The least correlated with any variable is the number of thinking tokens. While there is a measurable and statistically significant correlation with input tokens, it is still only r=0.57 (n=1.4M), meaning thinking costs can be only very loosely estimated on corpus size alone. Intuitively, this makes complete sense, since thinking is only loosely impacted by input size: the far more important factor is the complexity of the task and input material. An hours-long broadcast that follows a simplistic linear structure and covers a single clear story likely requires far less reasoning by the model to cluster it than a 45-minute broadcast packing 15 complex interrelated stories that are interconnected and woven into various metastories.

What does thinking look like in practice at these scales? Let's ask Gemini Cloud Assist to write us an SQL query giving us a histogram of the distribution of thinking tokens across the entire 1.4 million broadcast analysis. The barchart below plots thinking token size on the X axis and the number of broadcasts that consumed that many thinking tokens on the Y axis, ordered by thinking size along the X axis. We can instantly observe an interesting dual-peak structure in which most broadcasts consume at least 1500-2000 thinking tokens for our cataloging task, peaking at around 5000 tokens and a second peak at around 11K tokens, then a long tail up to Gemini 2.5's maximum 65K combined output+thinking token limit.

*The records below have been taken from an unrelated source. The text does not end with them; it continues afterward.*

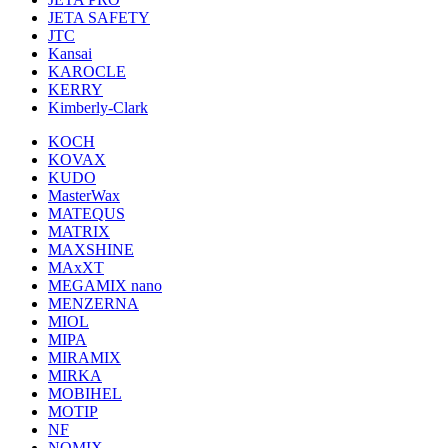
JETA SAFETY
JTC
Kansai
KAROCLE
KERRY
Kimberly-Clark
KOCH
KOVAX
KUDO
MasterWax
MATEQUS
MATRIX
MAXSHINE
MAxXT
MEGAMIX nano
MENZERNA
MIOL
MIPA
MIRAMIX
MIRKA
MOBIHEL
MOTIP
NF
NOMIX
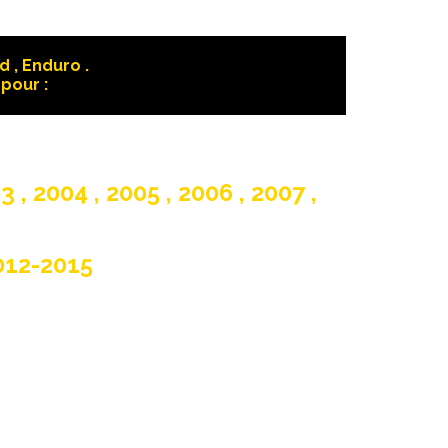
 , Enduro .
pour :
 , 2004 , 2005 , 2006 , 2007 ,
012-2015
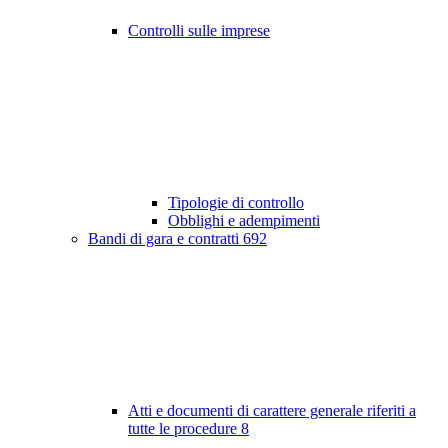
Controlli sulle imprese
Tipologie di controllo
Obblighi e adempimenti
Bandi di gara e contratti
692
Atti e documenti di carattere generale riferiti a
tutte le procedure
8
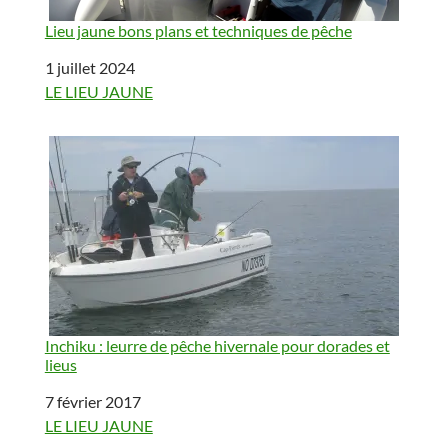
Lieu jaune bons plans et techniques de pêche
Date
1 juillet 2024
Par rapport à
LE LIEU JAUNE
Inchiku : leurre de pêche hivernale pour dorades et
lieus
Date
7 février 2017
Par rapport à
LE LIEU JAUNE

That dual-peak structure is fascinating and raises a fascinating question of why we see two such strongly defined peaks. Let's add input tokens and output (candidate) tokens to this same graph and expand out to 100K tokens (input tokens can be up to 1M, but the majority of the trends here are seen in the first 100K tokens). We also round the number of broadcasts with each token length to the nearest ten along the Y axis to make it easier to align the three token counts.

Here we immediately see the dual-peak structure occurs in all three token types and is most obvious in input tokens (blue). In fact, input tokens show two nearly identical peaks, at around 14K and 28K tokens. This reflects that the majority of television news broadcasts tend to be either 30 minutes or one hour, with a long tail of other durations. We see two peaks in the candidate/output token (orange) series: one small at around 3500 tokens and the primary peak at around 8K tokens. This reflects that the majority of broadcasts typically yield a similar number of stories (9.2 stories per broadcast on average across all 1.4M broadcasts), regardless of duration. This reflects that a 30 minute broadcast often covers a similar number of stories as a longer broadcast, just in a more condensed format.

Thinking tokens present a similar pattern to output tokens, though with a less pronounced second peak. We can see that it does not significantly match the input or output token graphs, reflecting the difficulty in estimating thinking costs precisely. Given that thinking tokens come out of the combined output+thinking budget that maxes at 65,000 tokens, we can always estimate an upper bound worst case on thinking costs, but estimating with more precision is difficult. In practice, as the graphs above demonstrate, we typically find that thinking token consumption is typically less than 25% higher than output token consumption for our specific cataloging task and it is likely that carefully constructed representational random sampling at the onset of a large-scale project can help estimate both output and thinking token costs within reasonable boundaries.

At the end of the day, enabling thinking in Gemini 2.5 Flash has effectively eliminated hallucination in our specific cataloging task, making it absolutely essential, even as estimating its token consumption in any given project can be difficult, though the graphs above offer insights into how to estimate the likely rough bounds of this consumption for a given project.